Acne May Be Side Effect Of Treating CF With Trikafta: Case Study

Researchers describe 19 patients with acne appearing or getting worse after starting Trikafta. All were eligible for Trikafta treatment. Nine had acne before starting treatment and 18 reported acne within eight months of initiating therapy, including nine who reported it within the first three months and four who reported it at six months or later. The face was the most commonly affected part of the body, with some patients referring also to involvement of the chest and back. No patient discontinued Trikafta due to acne as the therapy’s benefits in lung function outweighed the risk. How Trikafta results in acne is unknown. The researchers hypothesized that it might be related to alterations in the salt content of sweat, due to changes in the skin microbiome. This would be similar to changes in the lung microbiome observed in patients treated with Trikafta. There is little research in CF patients on the skin microbiome, the collection of microbes, such as fungi, bacteria, and viruses, that naturally live in the body. An alternate hypothesis could be that the rapid decrease in sweat chloride itself precipitates an inflammatory response. The researchers emphasized that further research is needed to obtain a better understanding of various dermatologic changes that may occur with initiation of Trikafta.

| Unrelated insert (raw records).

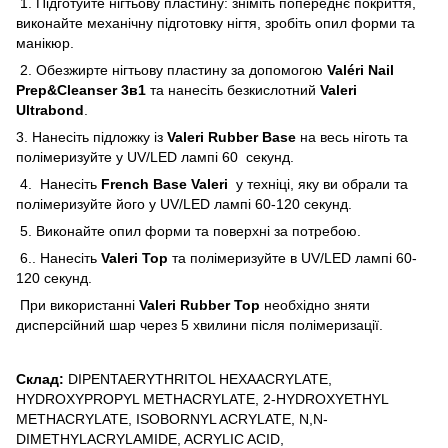
1. Підготуйте нігтьову пластину: зніміть попереднє покриття,
виконайте механічну підготовку нігтя, зробіть опил форми та
манікюр.
2. Обезжирте нігтьову пластину за допомогою
Valéri Nail
Prep&Cleanser 3в1
та нанесіть безкислотний
Valeri
Ultrabond
.
3. Нанесіть підложку із
Valeri Rubber Base
на весь ніготь та
полімеризуйте у UV/LED лампі 60 секунд.
4. Нанесіть
French Base Valeri
у техніці, яку ви обрали та
полімеризуйте його у UV/LED лампі 60-120 секунд.
5. Виконайте опил форми та поверхні за потребою.
6.. Нанесіть
Valeri Top
та полімеризуйте в UV/LED лампі 60-
120 секунд.
При використанні
Valeri Rubber Top
необхідно зняти
дисперсійний шар через 5 хвилини після полімеризації.
Склад:
DIPENTAERYTHRITOL HEXAACRYLATE,
HYDROXYPROPYL METHACRYLATE, 2-HYDROXYETHYL
METHACRYLATE, ISOBORNYL ACRYLATE, N,N-
DIMETHYLACRYLAMIDE, ACRYLIC ACID,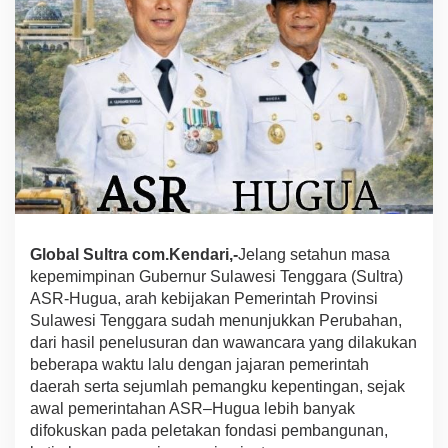
K
e
p
e
m
i
m
p
i
n
a
n
A
S
Global Sultra com.Kendari,-
Jelang setahun masa
R
kepemimpinan Gubernur Sulawesi Tenggara (Sultra)
-
ASR-Hugua, arah kebijakan Pemerintah Provinsi
H
U
Sulawesi Tenggara sudah menunjukkan Perubahan,
G
dari hasil penelusuran dan wawancara yang dilakukan
U
beberapa waktu lalu dengan jajaran pemerintah
A
daerah serta sejumlah pemangku kepentingan, sejak
O
awal pemerintahan ASR–Hugua lebih banyak
p
t
difokuskan pada peletakan fondasi pembangunan,
i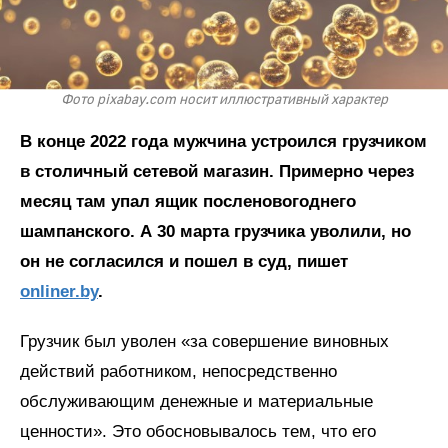
Фото pixabay.com носит иллюстративный характер
В конце 2022 года мужчина устроился грузчиком
в столичный сетевой магазин. Примерно через
месяц там упал ящик посленовогоднего
шампанского. А 30 марта грузчика уволили, но
он не согласился и пошел в суд, пишет
onliner.by
.
Грузчик был уволен «за совершение виновных
действий работником, непосредственно
обслуживающим денежные и материальные
ценности». Это обосновывалось тем, что его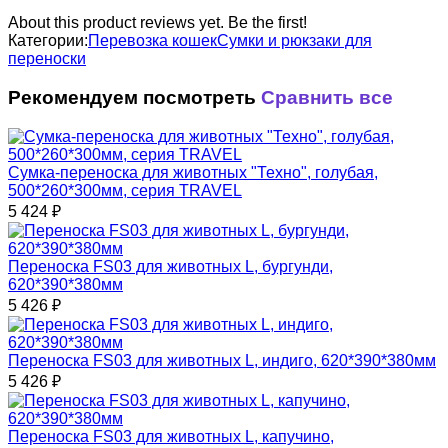
About this product reviews yet. Be the first!
Категории:
Перевозка кошек
Сумки и рюкзаки для
переноски
Рекомендуем посмотреть
Сравнить все
Сумка-переноска для животных "Техно", голубая,
500*260*300мм, серия TRAVEL
5 424
₽
Переноска FS03 для животных L, бургунди,
620*390*380мм
5 426
₽
Переноска FS03 для животных L, индиго, 620*390*380мм
5 426
₽
Переноска FS03 для животных L, капучино,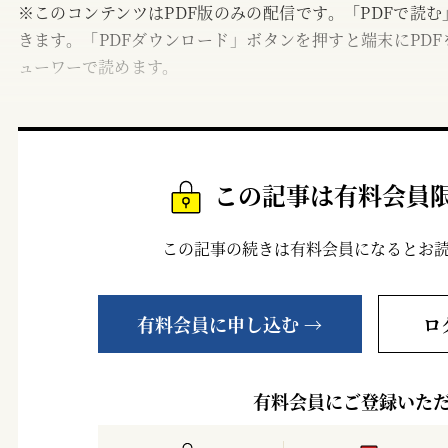
※このコンテンツはPDF版のみの配信です。「PDFで読
きます。「PDFダウンロード」ボタンを押すと端末にPDF
ューワーで読めます。
この記事は有料会員
この記事の続きは有料会員になるとお
有料会員に申し込む →
ロ
有料会員にご登録いた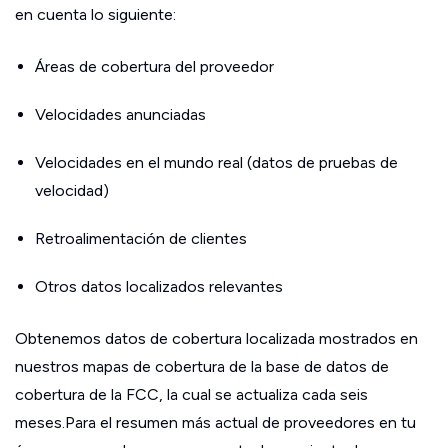
en cuenta lo siguiente:
Áreas de cobertura del proveedor
Velocidades anunciadas
Velocidades en el mundo real (datos de pruebas de
velocidad)
Retroalimentación de clientes
Otros datos localizados relevantes
Obtenemos datos de cobertura localizada mostrados en
nuestros mapas de cobertura de la base de datos de
cobertura de la FCC, la cual se actualiza cada seis
meses.Para el resumen más actual de proveedores en tu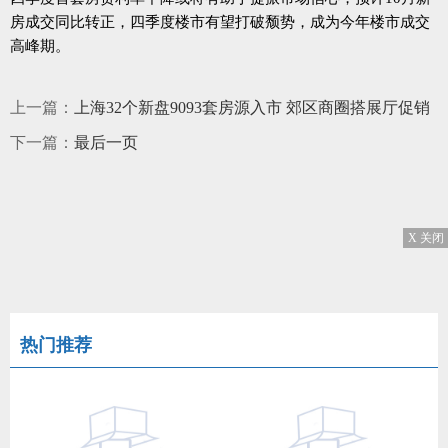
房成交同比转正，四季度楼市有望打破颓势，成为今年楼市成交
高峰期。
上一篇：
上海32个新盘9093套房源入市 郊区商圈搭展厅促销
下一篇：
最后一页
X 关闭
热门推荐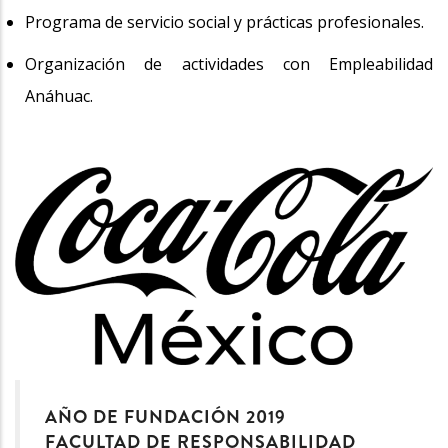
Programa de servicio social y prácticas profesionales.
Organización de actividades con Empleabilidad
Anáhuac.
AÑO DE FUNDACIÓN 2019
FACULTAD DE RESPONSABILIDAD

https://tinyurl.com/yckmw7cx

 

Oral Antibiotics Found To Be More Effective In Treating Cystic Fibrosis

A recent study analyzed the effectiveness of traditional antibiotic therapy as compared to intravenous antibiotic therapy in treating Pseudomonas aeruginosa infection among cystic fibrosis patients. This study was a 10-year trial. During the study, 137 patients were treated using intravenous antibiotics while 149 patients were given oral antibiotics. After medicine administration, 44% of patients given intravenous antibiotics recovered while a 52% recovery rate was reported in the case of traditional antibiotics. After the eradication treatment, fewer patients got hospitalized in case of intravenous treatment as compared to oral treatment. Not only were traditional antibiotics more effective than intravenous ones but they also cost less.

https://tinyurl.com/2p8hwkcx s

 

Laura Tillman is 74 years old and has CF. She is a former director and President of USACFA. She and her husband, Lew, live in Northville, MI.